Open bordoni opened 3 months ago
@bordoni @barrykooij Curious to learn more about this, can you provide a bit more context on what this is about? How could we possibly ensure there are no false positives? Maybe I'm misunderstanding the issue description.
@felixarntz This issue is about identifying what phpcs rules are 100% blocking for new submission. These should not have any false positives.
An example of a 100% blocking check is DisallowShortOpenTag
. We never accept this, no exceptions and no false positives. This issue is to identify all rules that are like this so we can use these rules as a first step in the plugin upload process.
@barrykooij Thanks, makes sense!
Is the idea to put those rules into a new PHPCS config once they're identified? Or a new check group? How would those rules technically be annotated / grouped so that only those would run in the new submission process?
@felixarntz I'm not sure yet, whatever works best. I'm currently leaning towards creating a set (check group?) of "blocking" PHPCS rules and if any of these fails, a submission is blocked. Another thing we need to in mind is that we're going to expand the checks to other form of checks than PHPCS, like a readme parser.
I think it would be good to also show this in the "regular" PCP wp-admin result, so a developer can see that the current version of the plugin contains blocking issues.
I'm currently creating a meta trac ticket to discuss how to run only these checks in a new plugin submission. Related to this is also #441
@barrykooij
I'm currently leaning towards creating a set (check group?) of "blocking" PHPCS rules and if any of these fails, a submission is blocked. Another thing we need to in mind is that we're going to expand the checks to other form of checks than PHPCS, like a readme parser.
In that case a "check category" probably makes most sense. For instance, we could add a "Plugin Submission" or "Plugin Repo (blocking)" category to https://github.com/WordPress/plugin-check/blob/trunk/includes/Checker/Check_Categories.php#L48 and assign the relevant checks to that category.
Alright. I've created a list of checks and PHPCS rules that I think should be included in the first version.
Checks
Code_Obfuscation_Check
File_Type_Check
Localhost_Check
No_Unfiltered_Uploads_Check
Plugin_Header_Text_Domain_Check
PHPCS RULES based on phpcs-rulesets/plugin-review.xml
Generic.PHP.BacktickOperator.Found
Generic.PHP.DiscourageGoto.Found
Generic.PHP.DisallowShortOpenTag
Generic.PHP.DisallowAlternativePHPTags
WordPress.Security.PluginMenuSlug
WordPress.DB.RestrictedClasses
WordPress.DB.RestrictedFunctions
Generic.PHP.ForbiddenFunctions
WordPress.WP.DeprecatedClasses
WordPress.WP.DeprecatedFunctions
WordPress.WP.DeprecatedParameters
WordPress.DateTime.RestrictedFunctions
WordPress.WP.DiscouragedConstants
WordPress.WP.DeprecatedParameterValues
I'm still in doubt about WordPress.WP.AlternativeFunctions
.
In that case a "check category" probably makes most sense. For instance, we could add a "Plugin Submission" or "Plugin Repo (blocking)" category to https://github.com/WordPress/plugin-check/blob/trunk/includes/Checker/Check_Categories.php#L48 and assign the relevant checks to that category. I've taken a look and I agree this would be a clean way to add this. I can create a new ruleset xml file and create a new check that uses this new ruleset.
The only thing I'm not happy about in this solution is that we don't want to have this be a publicly new check category. Ideally, I see this included in the Plugin Repo category, perhaps as a new Type of check result. Now Error is the highest find type, maybe we can introduce a level above this like Blocking. This way we can make it clear to people using the plugin that the submission will be blocked in the current state.
@felixarntz
One way we could address this problem is by implementing a "severity" system, as discussed in https://github.com/WordPress/plugin-check/issues/479.

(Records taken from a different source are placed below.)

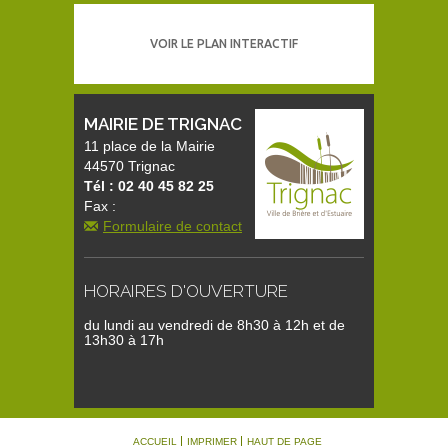
VOIR LE PLAN INTERACTIF
MAIRIE DE TRIGNAC
11 place de la Mairie
44570 Trignac
Tél : 02 40 45 82 25
Fax :
Formulaire de contact
HORAIRES D'OUVERTURE
du lundi au vendredi de 8h30 à 12h et de
13h30 à 17h
ACCUEIL
IMPRIMER
HAUT DE PAGE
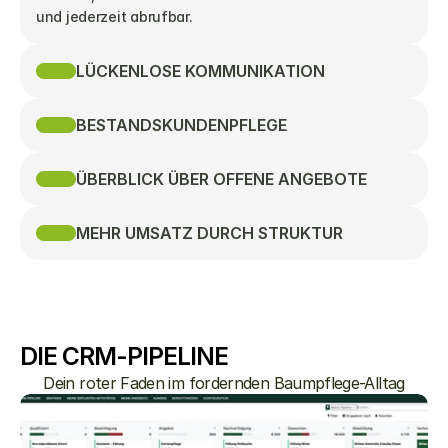
und jederzeit abrufbar.
LÜCKENLOSE KOMMUNIKATION
BESTANDSKUNDENPFLEGE
ÜBERBLICK ÜBER OFFENE ANGEBOTE
MEHR UMSATZ DURCH STRUKTUR
DIE CRM-PIPELINE
Dein roter Faden im fordernden Baumpflege-Alltag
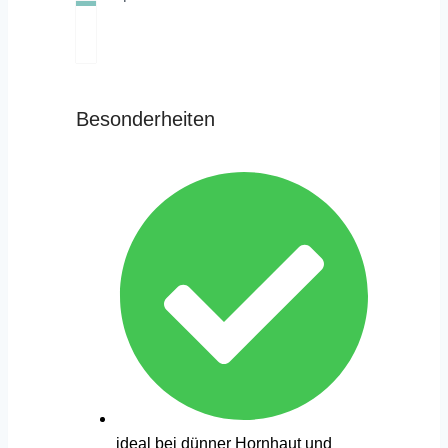
Besonderheiten
ideal bei dünner Hornhaut und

With that in place, we could set some guidelines for what would cause a check to meet different severity levels and make sure all blocking checks are configured with a severity level above a certain threshold (e.g. 8). WP VIP has a page dedicated to interpreting severity levels for their WordPress-VIP-Go sniffs that could be referenced for inspiration.
As we talked last week @barrykooij will own this task to making sure that we have either:
That is important to enables us to have it be part of the submission on WordPress.org, which should enable us to reduce the Queue and maintain it at a good level.
Currently there is no way to appeal specific items that might be a false positive so this is a must.